In meiner Studienzeit war das Palästinensertuch in Mode, und die politisch aktiven „linken“ Studenten erklärten uns, dass Israel der verlängerte Arm des amerikanisch-jüdischen Weltkapitalismus im Nahen Osten sei. Die braven Palästinenser hingegen würden nur ihre Scholle verteidigen. Diese romantische Glorifizierung hat mich damals ebenso wenig überzeugt wie heute. Es ist jedoch interessant, dass sich dieses Klischee in linken Kreisen bis heute hält.

Eine Gegenoffensive Israels wird bereits jetzt von der Weltöffentlichkeit kritisch beäugt. Wie soll Israel mit der palästinensischen Zivilbevölkerung umgehen? Die Frage ist bitter. Denn nach dem Völkerrecht hat niemand gefragt, als die Hamas Frauen, Kinder und Greise ermordete und ihre Leichen schändete. Die israelischen Opfer vom Wochenende sind im Prinzip schon vergessen angesichts der Sorge, was den Palästinensern drohen mag.
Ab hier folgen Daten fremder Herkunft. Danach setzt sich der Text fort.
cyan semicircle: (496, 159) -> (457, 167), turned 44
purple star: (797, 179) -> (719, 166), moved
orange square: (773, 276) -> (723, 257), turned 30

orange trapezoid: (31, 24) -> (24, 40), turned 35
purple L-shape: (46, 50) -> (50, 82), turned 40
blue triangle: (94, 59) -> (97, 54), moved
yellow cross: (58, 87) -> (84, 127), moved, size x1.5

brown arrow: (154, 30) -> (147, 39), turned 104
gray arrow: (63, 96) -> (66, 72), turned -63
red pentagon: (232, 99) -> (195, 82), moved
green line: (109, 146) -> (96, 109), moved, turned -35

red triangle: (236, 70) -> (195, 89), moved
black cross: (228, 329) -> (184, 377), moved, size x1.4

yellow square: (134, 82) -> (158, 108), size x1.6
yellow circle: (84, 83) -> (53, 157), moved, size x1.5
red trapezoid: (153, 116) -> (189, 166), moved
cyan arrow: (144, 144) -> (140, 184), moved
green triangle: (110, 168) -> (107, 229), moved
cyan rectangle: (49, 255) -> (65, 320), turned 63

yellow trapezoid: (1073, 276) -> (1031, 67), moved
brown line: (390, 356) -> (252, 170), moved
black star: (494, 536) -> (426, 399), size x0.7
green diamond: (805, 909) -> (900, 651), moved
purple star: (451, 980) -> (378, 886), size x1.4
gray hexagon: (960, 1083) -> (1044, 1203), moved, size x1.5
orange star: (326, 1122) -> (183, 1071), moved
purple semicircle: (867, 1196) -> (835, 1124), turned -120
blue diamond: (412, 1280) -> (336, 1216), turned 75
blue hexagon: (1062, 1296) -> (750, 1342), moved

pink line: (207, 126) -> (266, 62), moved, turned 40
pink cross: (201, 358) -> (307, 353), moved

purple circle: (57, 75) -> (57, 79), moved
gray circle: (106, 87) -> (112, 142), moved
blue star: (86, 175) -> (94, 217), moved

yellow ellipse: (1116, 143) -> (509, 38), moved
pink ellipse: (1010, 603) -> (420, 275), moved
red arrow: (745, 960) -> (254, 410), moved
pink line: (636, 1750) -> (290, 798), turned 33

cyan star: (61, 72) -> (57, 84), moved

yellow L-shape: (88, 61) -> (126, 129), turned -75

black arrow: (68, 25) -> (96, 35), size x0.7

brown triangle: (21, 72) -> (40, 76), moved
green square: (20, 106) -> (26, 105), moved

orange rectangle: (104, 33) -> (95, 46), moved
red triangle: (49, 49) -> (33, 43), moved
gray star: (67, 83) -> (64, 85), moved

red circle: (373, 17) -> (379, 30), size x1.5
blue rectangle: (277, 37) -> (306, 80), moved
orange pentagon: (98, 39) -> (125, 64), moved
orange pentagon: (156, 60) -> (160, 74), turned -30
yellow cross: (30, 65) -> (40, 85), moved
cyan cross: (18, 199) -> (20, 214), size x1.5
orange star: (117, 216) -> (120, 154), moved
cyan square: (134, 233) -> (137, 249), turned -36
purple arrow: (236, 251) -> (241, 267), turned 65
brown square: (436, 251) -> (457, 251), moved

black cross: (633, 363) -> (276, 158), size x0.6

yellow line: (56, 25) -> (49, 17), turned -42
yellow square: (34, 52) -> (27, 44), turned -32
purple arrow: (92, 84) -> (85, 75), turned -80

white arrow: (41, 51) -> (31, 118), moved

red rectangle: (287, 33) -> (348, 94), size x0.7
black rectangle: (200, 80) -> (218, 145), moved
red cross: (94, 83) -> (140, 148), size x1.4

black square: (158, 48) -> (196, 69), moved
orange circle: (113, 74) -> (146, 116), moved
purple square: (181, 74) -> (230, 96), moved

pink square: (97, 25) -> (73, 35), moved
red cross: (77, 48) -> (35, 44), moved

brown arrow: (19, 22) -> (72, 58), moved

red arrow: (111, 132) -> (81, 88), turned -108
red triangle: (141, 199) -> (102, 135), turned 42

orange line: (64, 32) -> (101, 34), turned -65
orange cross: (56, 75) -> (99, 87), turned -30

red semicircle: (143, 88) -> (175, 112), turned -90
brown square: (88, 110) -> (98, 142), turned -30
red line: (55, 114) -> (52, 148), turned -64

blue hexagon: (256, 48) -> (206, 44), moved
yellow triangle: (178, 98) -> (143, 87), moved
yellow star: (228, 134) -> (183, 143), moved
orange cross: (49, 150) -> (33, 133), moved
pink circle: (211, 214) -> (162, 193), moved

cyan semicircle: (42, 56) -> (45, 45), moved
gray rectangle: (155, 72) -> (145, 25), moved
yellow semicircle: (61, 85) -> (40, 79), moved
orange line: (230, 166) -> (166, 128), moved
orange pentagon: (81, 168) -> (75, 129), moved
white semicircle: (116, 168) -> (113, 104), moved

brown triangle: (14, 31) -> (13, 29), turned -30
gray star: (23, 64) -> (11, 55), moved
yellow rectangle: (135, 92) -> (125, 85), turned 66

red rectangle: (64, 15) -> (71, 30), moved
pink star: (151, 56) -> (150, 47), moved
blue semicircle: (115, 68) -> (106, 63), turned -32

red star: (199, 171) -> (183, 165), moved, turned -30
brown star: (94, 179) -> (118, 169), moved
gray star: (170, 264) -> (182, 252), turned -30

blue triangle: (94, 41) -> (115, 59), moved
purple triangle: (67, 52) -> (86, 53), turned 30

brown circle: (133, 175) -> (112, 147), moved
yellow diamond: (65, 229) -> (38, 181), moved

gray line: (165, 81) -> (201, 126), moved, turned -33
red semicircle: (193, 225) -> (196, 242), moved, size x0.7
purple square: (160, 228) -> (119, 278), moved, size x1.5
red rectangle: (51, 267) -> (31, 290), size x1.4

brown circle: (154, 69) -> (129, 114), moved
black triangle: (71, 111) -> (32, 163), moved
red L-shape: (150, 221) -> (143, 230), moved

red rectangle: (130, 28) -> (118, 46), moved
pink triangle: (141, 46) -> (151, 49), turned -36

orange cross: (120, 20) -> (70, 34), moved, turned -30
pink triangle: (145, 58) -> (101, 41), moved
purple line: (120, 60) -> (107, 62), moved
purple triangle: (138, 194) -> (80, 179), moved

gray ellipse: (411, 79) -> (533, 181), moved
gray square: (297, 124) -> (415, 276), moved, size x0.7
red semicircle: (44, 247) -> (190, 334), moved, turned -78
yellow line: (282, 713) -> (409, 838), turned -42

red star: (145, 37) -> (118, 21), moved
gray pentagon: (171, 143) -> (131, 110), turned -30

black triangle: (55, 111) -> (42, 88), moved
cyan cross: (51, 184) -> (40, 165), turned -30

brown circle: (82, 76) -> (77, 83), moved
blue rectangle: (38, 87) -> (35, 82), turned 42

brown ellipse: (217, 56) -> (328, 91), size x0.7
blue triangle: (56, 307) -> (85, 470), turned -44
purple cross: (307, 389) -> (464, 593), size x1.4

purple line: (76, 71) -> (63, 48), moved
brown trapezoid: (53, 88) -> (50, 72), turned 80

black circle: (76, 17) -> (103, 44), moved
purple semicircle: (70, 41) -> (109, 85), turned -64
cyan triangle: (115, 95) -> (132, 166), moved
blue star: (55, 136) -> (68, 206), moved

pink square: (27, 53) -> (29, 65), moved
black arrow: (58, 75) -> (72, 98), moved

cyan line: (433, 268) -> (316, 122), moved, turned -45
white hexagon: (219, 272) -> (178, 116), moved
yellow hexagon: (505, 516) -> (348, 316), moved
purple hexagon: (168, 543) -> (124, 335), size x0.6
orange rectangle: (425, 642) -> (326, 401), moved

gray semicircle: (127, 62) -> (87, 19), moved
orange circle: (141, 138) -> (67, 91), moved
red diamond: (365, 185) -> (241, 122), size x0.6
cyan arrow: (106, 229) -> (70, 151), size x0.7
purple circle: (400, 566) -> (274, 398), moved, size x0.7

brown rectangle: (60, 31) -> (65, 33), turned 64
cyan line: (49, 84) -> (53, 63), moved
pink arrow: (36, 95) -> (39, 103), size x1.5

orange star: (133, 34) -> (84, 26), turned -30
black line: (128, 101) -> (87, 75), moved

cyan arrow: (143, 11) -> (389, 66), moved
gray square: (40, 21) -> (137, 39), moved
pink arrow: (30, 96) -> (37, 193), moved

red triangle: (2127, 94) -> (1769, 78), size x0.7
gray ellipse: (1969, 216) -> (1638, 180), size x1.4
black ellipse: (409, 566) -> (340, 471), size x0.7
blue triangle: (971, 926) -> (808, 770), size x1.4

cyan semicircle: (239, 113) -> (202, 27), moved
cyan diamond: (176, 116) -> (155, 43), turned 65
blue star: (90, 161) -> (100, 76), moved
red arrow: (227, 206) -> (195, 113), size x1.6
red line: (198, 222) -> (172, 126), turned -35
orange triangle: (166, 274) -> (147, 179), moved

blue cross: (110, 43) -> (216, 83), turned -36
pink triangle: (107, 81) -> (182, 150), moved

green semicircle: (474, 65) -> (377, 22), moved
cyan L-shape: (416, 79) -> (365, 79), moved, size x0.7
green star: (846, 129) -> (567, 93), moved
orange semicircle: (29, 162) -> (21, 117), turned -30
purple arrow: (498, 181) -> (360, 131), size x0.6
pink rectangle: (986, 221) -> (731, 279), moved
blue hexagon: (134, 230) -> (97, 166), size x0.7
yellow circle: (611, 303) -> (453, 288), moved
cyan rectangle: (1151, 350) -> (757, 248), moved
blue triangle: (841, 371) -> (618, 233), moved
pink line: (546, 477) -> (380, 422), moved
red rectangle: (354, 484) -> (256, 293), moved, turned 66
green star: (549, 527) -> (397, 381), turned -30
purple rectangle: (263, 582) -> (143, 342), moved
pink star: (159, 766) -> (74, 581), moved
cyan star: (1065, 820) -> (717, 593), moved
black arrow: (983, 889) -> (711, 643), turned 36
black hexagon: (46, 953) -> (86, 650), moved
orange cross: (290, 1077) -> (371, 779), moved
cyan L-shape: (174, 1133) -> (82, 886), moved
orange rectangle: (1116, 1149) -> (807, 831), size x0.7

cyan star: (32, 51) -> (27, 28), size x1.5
Endlich mit der Verharmlosung aufhören

Daher wäre jetzt der richtige Zeitpunkt, endlich aufzuhören: Mit der Verharmlosung der Hamas. Mit der romantischen Zweiteilung in böse Hamas und gute Palästinenser, mit der naiven Annahme, Hilfsgelder für Krankenhäuser und Schulen gingen in Gaza auch an Krankenhäuser und Schulen. Die Bundesregierung argumentiert, ein Stopp der Hilfszahlungen würde noch mehr Palästinenser zu Terroristen machen. Ich bin dezidiert gegenteiliger Meinung. Jeder Euro Hilfsgeld legitimiert den palästinensischen Terror, nach dem Motto: Solange sie uns unterstützen, sind wir im Recht.

Stattdessen sollten wir andere Fragen stellen: Israel ist die einzige Demokratie im Nahen Osten. Was macht es mit einer demokratischen Gesellschaft, wenn sie von allen Seiten jahrzehntelang derartigem Druck ausgesetzt wird?

Wenn die Hamas die Waffen niederlegt, kann es Frieden geben.

Wenn Israel die Waffen niederlegt, ist es weg.